Exercise description = Would you write out the records below exactly as given?
══════════
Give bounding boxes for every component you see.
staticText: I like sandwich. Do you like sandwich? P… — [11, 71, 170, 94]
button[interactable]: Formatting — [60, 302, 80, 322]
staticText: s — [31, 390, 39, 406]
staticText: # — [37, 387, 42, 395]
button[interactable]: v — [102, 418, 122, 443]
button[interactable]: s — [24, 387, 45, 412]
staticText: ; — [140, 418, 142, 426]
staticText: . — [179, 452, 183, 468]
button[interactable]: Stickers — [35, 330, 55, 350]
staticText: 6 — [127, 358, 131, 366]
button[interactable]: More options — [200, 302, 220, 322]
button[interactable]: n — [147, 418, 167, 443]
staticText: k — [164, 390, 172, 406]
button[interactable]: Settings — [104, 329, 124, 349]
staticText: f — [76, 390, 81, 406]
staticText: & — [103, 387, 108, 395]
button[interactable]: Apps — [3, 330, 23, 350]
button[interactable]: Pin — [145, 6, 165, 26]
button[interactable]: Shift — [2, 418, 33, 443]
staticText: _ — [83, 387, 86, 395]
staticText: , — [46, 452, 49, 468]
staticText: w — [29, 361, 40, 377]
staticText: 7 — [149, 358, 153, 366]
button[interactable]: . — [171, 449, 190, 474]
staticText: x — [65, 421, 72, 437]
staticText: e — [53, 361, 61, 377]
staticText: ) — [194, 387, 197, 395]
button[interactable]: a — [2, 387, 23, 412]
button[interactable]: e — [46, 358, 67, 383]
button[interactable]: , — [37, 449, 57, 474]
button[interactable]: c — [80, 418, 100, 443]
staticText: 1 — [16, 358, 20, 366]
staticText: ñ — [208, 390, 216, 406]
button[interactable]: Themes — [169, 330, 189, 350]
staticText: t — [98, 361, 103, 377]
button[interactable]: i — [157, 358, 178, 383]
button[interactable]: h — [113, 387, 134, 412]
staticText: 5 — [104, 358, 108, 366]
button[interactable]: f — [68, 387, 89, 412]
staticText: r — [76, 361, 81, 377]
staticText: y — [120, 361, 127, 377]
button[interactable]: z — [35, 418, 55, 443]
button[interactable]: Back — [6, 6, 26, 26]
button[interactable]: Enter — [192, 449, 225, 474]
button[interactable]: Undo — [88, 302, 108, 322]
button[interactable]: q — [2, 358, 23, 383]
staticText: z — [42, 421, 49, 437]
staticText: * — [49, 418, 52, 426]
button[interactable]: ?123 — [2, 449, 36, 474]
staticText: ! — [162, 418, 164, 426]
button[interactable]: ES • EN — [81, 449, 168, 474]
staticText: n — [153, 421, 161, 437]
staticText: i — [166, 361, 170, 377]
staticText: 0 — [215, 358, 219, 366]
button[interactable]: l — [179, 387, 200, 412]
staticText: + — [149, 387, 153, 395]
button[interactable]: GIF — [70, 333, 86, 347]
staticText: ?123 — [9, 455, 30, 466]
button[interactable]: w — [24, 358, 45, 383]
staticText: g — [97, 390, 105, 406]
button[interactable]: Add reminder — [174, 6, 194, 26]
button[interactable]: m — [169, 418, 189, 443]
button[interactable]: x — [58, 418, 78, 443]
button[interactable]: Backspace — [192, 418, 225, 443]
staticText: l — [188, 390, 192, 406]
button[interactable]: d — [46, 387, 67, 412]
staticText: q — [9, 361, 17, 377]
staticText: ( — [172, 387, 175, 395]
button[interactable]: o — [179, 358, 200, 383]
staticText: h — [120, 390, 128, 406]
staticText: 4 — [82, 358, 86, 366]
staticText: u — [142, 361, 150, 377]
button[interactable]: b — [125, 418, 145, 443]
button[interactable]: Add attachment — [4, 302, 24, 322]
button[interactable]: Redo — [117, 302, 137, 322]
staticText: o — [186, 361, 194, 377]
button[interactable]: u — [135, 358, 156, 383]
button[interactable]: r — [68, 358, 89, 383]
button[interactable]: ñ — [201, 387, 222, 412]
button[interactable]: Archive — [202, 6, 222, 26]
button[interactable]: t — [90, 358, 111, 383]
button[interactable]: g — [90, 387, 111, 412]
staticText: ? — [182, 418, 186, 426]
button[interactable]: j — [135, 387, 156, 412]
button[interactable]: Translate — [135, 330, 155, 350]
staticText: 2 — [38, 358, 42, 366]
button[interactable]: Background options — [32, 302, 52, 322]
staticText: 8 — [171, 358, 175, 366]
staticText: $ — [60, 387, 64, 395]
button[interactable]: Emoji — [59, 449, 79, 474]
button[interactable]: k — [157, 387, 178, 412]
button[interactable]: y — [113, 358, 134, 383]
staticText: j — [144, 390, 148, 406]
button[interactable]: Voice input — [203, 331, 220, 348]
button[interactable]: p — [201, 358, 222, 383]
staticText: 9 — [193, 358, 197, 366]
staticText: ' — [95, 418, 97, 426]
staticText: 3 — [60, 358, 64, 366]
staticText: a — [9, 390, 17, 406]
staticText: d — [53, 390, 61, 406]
══════════
Written answer =
Give bounding boxes for every component you see.
staticText: I like sandwich. Do you like sandwich? P… — [11, 71, 170, 94]
button[interactable]: Formatting — [60, 302, 80, 322]
staticText: s — [31, 390, 39, 406]
staticText: # — [37, 387, 42, 395]
button[interactable]: v — [102, 418, 122, 443]
button[interactable]: s — [24, 387, 45, 412]
staticText: ; — [140, 418, 142, 426]
staticText: . — [179, 452, 183, 468]
button[interactable]: Stickers — [35, 330, 55, 350]
staticText: 6 — [127, 358, 131, 366]
button[interactable]: More options — [200, 302, 220, 322]
button[interactable]: n — [147, 418, 167, 443]
staticText: k — [164, 390, 172, 406]
button[interactable]: Settings — [104, 329, 124, 349]
staticText: f — [76, 390, 81, 406]
staticText: & — [103, 387, 108, 395]
button[interactable]: Apps — [3, 330, 23, 350]
button[interactable]: Pin — [145, 6, 165, 26]
button[interactable]: Shift — [2, 418, 33, 443]
staticText: _ — [83, 387, 86, 395]
staticText: , — [46, 452, 49, 468]
staticText: w — [29, 361, 40, 377]
staticText: 7 — [149, 358, 153, 366]
button[interactable]: . — [171, 449, 190, 474]
staticText: x — [65, 421, 72, 437]
staticText: e — [53, 361, 61, 377]
staticText: ) — [194, 387, 197, 395]
button[interactable]: a — [2, 387, 23, 412]
button[interactable]: e — [46, 358, 67, 383]
button[interactable]: , — [37, 449, 57, 474]
button[interactable]: c — [80, 418, 100, 443]
staticText: 1 — [16, 358, 20, 366]
staticText: ñ — [208, 390, 216, 406]
button[interactable]: Themes — [169, 330, 189, 350]
staticText: t — [98, 361, 103, 377]
button[interactable]: i — [157, 358, 178, 383]
button[interactable]: h — [113, 387, 134, 412]
staticText: 5 — [104, 358, 108, 366]
button[interactable]: f — [68, 387, 89, 412]
staticText: r — [76, 361, 81, 377]
staticText: y — [120, 361, 127, 377]
button[interactable]: z — [35, 418, 55, 443]
button[interactable]: Back — [6, 6, 26, 26]
button[interactable]: Enter — [192, 449, 225, 474]
button[interactable]: Undo — [88, 302, 108, 322]
button[interactable]: q — [2, 358, 23, 383]
staticText: z — [42, 421, 49, 437]
staticText: * — [49, 418, 52, 426]
button[interactable]: ?123 — [2, 449, 36, 474]
staticText: ! — [162, 418, 164, 426]
button[interactable]: ES • EN — [81, 449, 168, 474]
staticText: n — [153, 421, 161, 437]
staticText: i — [166, 361, 170, 377]
staticText: 0 — [215, 358, 219, 366]
button[interactable]: l — [179, 387, 200, 412]
staticText: + — [149, 387, 153, 395]
button[interactable]: GIF — [70, 333, 86, 347]
staticText: ?123 — [9, 455, 30, 466]
button[interactable]: w — [24, 358, 45, 383]
staticText: g — [97, 390, 105, 406]
button[interactable]: Add reminder — [174, 6, 194, 26]
button[interactable]: m — [169, 418, 189, 443]
button[interactable]: x — [58, 418, 78, 443]
button[interactable]: Backspace — [192, 418, 225, 443]
staticText: l — [188, 390, 192, 406]
button[interactable]: d — [46, 387, 67, 412]
staticText: q — [9, 361, 17, 377]
staticText: ( — [172, 387, 175, 395]
button[interactable]: o — [179, 358, 200, 383]
staticText: h — [120, 390, 128, 406]
staticText: 4 — [82, 358, 86, 366]
staticText: u — [142, 361, 150, 377]
button[interactable]: b — [125, 418, 145, 443]
button[interactable]: Add attachment — [4, 302, 24, 322]
button[interactable]: Redo — [117, 302, 137, 322]
staticText: o — [186, 361, 194, 377]
button[interactable]: u — [135, 358, 156, 383]
button[interactable]: r — [68, 358, 89, 383]
button[interactable]: ñ — [201, 387, 222, 412]
button[interactable]: Archive — [202, 6, 222, 26]
button[interactable]: t — [90, 358, 111, 383]
button[interactable]: g — [90, 387, 111, 412]
staticText: ? — [182, 418, 186, 426]
button[interactable]: j — [135, 387, 156, 412]
button[interactable]: Translate — [135, 330, 155, 350]
staticText: 2 — [38, 358, 42, 366]
button[interactable]: Background options — [32, 302, 52, 322]
staticText: 8 — [171, 358, 175, 366]
staticText: $ — [60, 387, 64, 395]
button[interactable]: Emoji — [59, 449, 79, 474]
button[interactable]: k — [157, 387, 178, 412]
button[interactable]: y — [113, 358, 134, 383]
staticText: j — [144, 390, 148, 406]
button[interactable]: Voice input — [203, 331, 220, 348]
button[interactable]: p — [201, 358, 222, 383]
staticText: 9 — [193, 358, 197, 366]
staticText: ' — [95, 418, 97, 426]
staticText: 3 — [60, 358, 64, 366]
staticText: a — [9, 390, 17, 406]
staticText: d — [53, 390, 61, 406]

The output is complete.